I am feeling much better now. I am stronger and feel like I know what I want in life. Though at some point, I may find 'the one', right now I am happy being alone. I have friends and family that love me and my kids mean the world to me. They have been my rock through this whole thing. I am very blessed.
One day she will come into my life and it will be for good. 'The one' will be the one that stays...the one that truly loves me...who can see the bad traits and love me still...who can trust me...who can communicate with me because she knows it's the best way to make the relationship work...the one who seeks a best friend and a lover as well...the one that stays. I know she is out there...I'm just not looking right now.
Don't get me wrong. DJQ has had alot of offers lately. Some very interesting and tempting offers indeed. However, the ignorant man continues to do the same thing and expect a different result....and I am trying to break the mold of Don Juan. That means no sudden sex and no drunk sex...period.
There is also one woman that intrigues me greatly right now. She is different from the rest. She is not pushy and is ok with taking time to get to know each other. She is definitely one to keep my eyes on....beautiful, sexy, intelligent, a very real person and sensitive as well. As the Zen Master says..."we shall see..."
There also another saying from a Zen Master that 'if you seek it, you will not find it."....and this is a very true statement I've found in life. The more you look for something, the harder it is to find. So I have decided to wait awhile before letting Don Juan loose again on the world. He is great at meeting women and finding lovers, but not so good at making relationships last. Though I would love to meet 'the one' and fall head over heels in love, I know that a rebound relationship too soon would be destined for failure.
Through this recent transformation I have re-affirmed to myself that I'm a good man....one that truly cares about people....would do anything for a friend....and would die for a loved one. I will make someone very happy one day and we'll live our lives loving and laughing till the end of our days.
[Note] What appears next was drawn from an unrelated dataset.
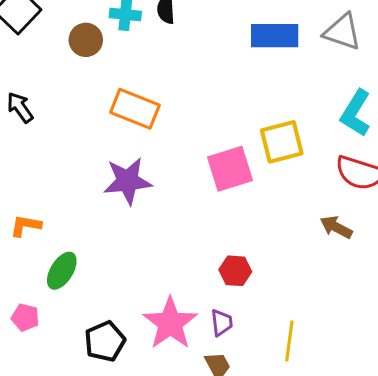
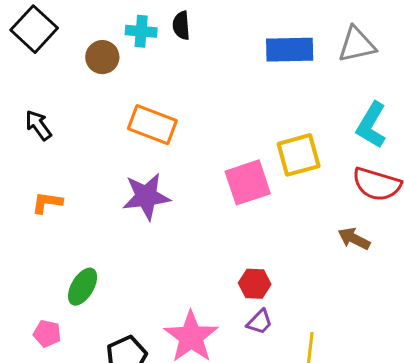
gray triangle: (342, 32) -> (357, 45), turned -30
orange L-shape: (26, 226) -> (47, 203), moved
purple trapezoid: (222, 323) -> (260, 322), moved, turned 52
Don't worry, guys and gals, Don Juan will surely ride again. You may not be seeing him with different women at different times of the day anymore or having a new girlfriend weekly, but he will ride again.
He may not be the same as you remembered, but he will, as always, have a beautiful woman on his arm again...and he's ready for life again...
For now, DJQ is happy riding solo....and looking for a damn windmill's ass to kick.